!DOCTYPE html>
For effective image resizing, there exist geometric as well as content constraints. Most methods, like cropping, only address the former; as such, a lot of popular resizing methods result in the loss important content. To address this shortcoming, Shai Avidan and Ariel Shamir introduced a new method called seam carving.
Seam carving, rather than simply remove pixels on the periphery of an image, carves out pixels according to their calculated importance (as calculated by an energy function). One can think about pixel 'importance' as a metric of determining how much a content a pixel contributes as well as how much its absence will be noticed. Intuitively, what this means is that you want to remove pixels that blend with their surroundings. For example, in a vertical portrait photo, the pixels that compose a uniformly colored sky above the subject would have little importance.
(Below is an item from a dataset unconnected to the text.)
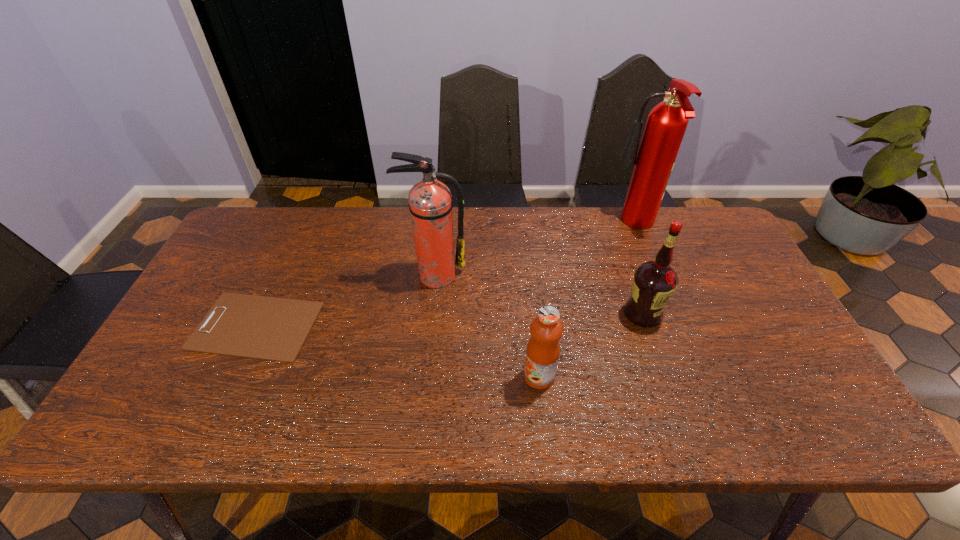 Locate an element on the screen. The height and width of the screenshot is (540, 960). free space at the far edge is located at coordinates (635, 239).

Locate an element on the screen. vacant space at the near edge of the desktop is located at coordinates (581, 411).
The algorithm itself is simple and is presented as the following optimization problem $$s^{*} = \min_{\mathbf{s}} \mathbb{E}(\mathbf{s}) = \min_{\mathbf{s}} \sum_{i=1}^{n} e(\mathbf{I}(s_{i}))$$ $s^{*}$ represents the optimal seam to remove. $\mathbf{s}$ represents the path of a seam. $\mathbf{I}(\mathbf{s})$ represents the pixel of a seam. $e$ is the energy function. To identify the optimal seam we use dynamic programming. Starting from the second row of an image, we compute to cumulative minimum energy $M$ for all possible connected seams for each entry $(i, j)$. Here is the recurrence relation: $$M(i, j) = e(i, j) + \min(M(i-1, j-1), M(i-1, j), M(i-1, j+1)$$ Once the optimal seam has been discovered, remove it and continue the process of calculating/removing until the image has shrunk to the desired dimention.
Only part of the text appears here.